* _RECORD EXCERPTS_

..........

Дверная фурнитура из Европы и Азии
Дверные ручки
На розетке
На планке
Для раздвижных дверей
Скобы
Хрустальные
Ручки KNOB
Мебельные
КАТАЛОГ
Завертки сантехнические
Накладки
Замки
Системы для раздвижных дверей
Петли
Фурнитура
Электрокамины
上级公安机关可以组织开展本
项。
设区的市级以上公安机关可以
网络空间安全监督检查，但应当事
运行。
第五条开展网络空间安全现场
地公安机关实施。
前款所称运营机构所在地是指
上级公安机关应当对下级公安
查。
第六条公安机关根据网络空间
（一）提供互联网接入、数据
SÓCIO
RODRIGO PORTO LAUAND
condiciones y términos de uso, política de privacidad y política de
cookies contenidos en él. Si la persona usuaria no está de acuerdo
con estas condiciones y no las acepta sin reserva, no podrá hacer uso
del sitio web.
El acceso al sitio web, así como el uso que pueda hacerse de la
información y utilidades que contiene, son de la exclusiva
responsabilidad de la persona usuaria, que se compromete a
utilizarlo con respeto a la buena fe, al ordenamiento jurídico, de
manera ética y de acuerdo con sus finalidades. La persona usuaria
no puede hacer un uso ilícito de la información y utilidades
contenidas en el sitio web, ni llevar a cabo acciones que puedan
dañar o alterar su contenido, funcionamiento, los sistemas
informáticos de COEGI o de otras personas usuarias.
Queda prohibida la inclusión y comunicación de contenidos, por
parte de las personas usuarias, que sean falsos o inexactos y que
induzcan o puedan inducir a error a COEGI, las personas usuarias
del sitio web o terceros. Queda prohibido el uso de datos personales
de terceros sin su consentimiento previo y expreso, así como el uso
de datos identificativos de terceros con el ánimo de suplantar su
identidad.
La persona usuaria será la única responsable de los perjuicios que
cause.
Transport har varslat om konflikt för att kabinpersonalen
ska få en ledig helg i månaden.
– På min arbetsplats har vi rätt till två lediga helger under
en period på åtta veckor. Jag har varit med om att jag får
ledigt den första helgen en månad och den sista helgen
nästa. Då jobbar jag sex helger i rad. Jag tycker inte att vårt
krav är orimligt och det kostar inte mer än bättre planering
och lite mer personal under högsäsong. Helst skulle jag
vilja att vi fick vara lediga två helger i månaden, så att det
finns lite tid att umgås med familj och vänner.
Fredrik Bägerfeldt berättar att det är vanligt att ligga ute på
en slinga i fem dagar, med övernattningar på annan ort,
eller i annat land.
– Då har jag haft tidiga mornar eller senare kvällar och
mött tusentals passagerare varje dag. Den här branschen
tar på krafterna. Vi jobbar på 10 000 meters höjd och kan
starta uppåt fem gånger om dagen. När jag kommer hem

..........

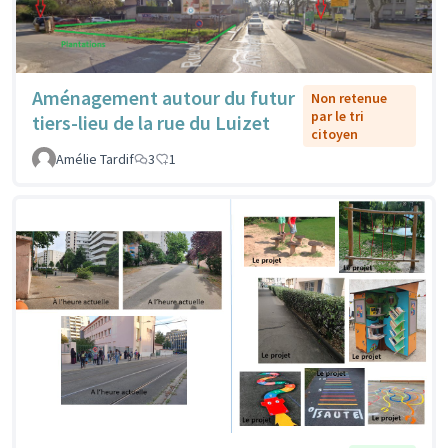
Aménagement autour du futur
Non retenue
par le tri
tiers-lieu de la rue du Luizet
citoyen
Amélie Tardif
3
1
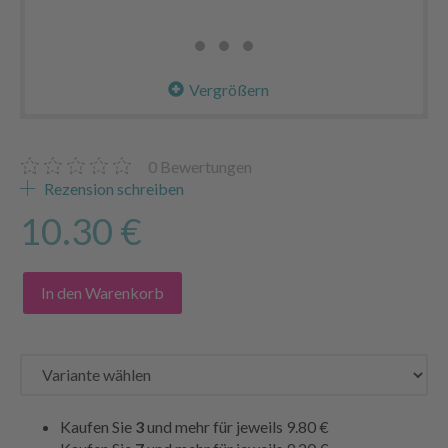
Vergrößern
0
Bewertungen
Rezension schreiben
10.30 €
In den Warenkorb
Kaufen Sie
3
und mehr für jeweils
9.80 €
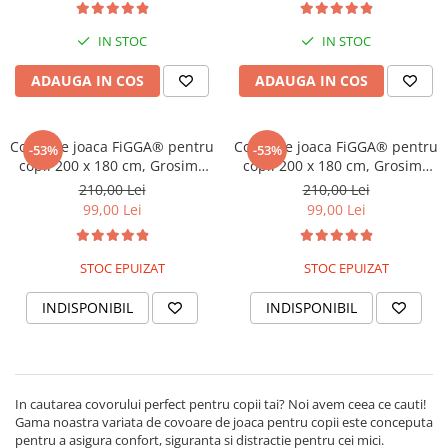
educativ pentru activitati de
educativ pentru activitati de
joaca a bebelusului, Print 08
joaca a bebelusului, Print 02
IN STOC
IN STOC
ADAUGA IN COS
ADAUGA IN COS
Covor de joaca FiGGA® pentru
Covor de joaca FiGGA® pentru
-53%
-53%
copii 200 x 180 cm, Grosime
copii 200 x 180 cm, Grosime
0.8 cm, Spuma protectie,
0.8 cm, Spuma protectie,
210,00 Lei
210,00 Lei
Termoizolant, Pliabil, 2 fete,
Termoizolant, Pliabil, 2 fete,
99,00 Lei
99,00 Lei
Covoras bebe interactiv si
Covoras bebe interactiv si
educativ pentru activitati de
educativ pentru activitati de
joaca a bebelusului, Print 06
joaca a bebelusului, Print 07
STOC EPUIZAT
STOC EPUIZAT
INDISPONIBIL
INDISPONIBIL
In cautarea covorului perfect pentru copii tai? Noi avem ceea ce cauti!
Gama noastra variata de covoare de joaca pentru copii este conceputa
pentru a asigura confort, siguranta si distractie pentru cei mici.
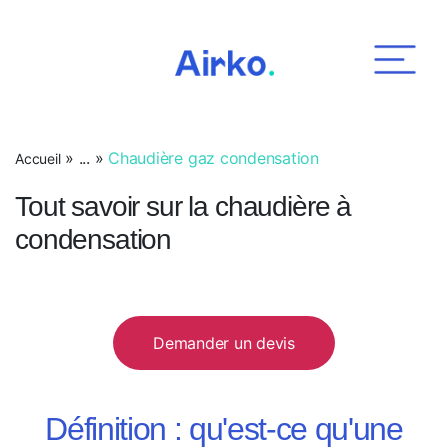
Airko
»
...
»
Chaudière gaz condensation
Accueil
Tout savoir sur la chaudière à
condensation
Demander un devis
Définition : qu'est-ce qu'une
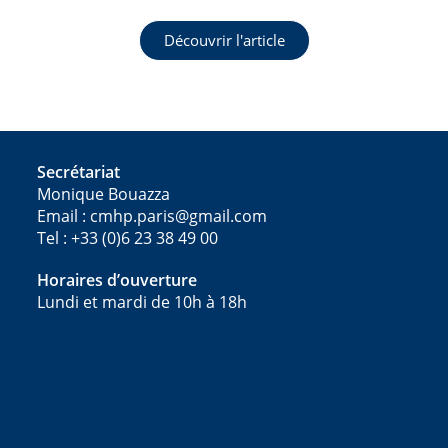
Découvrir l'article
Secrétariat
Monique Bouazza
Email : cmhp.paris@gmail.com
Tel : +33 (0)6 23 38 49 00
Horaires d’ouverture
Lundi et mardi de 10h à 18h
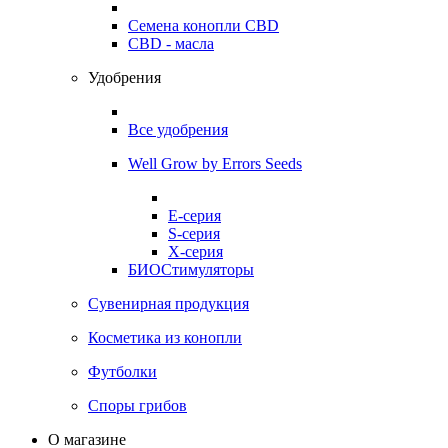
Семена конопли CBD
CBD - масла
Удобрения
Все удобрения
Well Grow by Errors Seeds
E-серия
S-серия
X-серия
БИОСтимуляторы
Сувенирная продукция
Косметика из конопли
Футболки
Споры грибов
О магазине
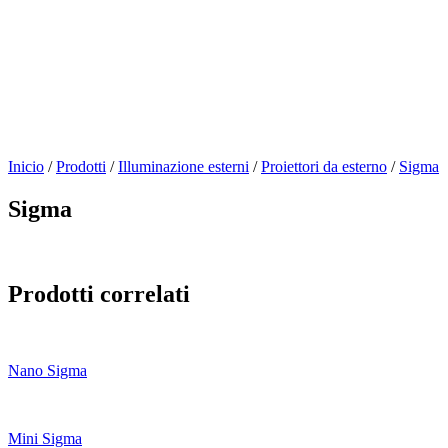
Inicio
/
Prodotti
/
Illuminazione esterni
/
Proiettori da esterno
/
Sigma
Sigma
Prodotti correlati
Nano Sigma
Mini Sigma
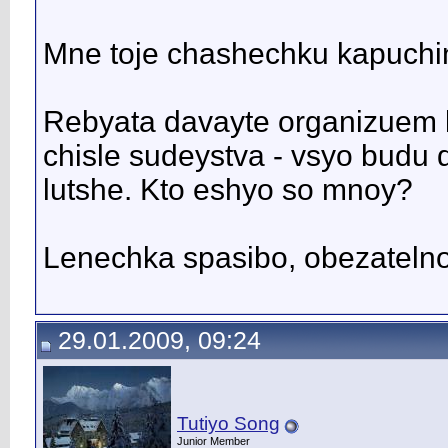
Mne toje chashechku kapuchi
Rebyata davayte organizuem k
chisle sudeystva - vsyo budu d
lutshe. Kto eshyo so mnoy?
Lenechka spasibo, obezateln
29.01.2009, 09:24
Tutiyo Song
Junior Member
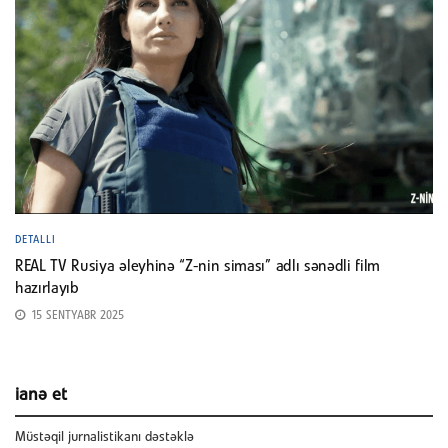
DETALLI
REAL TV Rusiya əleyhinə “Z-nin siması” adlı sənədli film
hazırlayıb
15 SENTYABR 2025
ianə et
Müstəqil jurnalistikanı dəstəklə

..........

* _TO DO_
With no other words, state how many lines above hold the word "helger".

* _TASK ANSWER_
3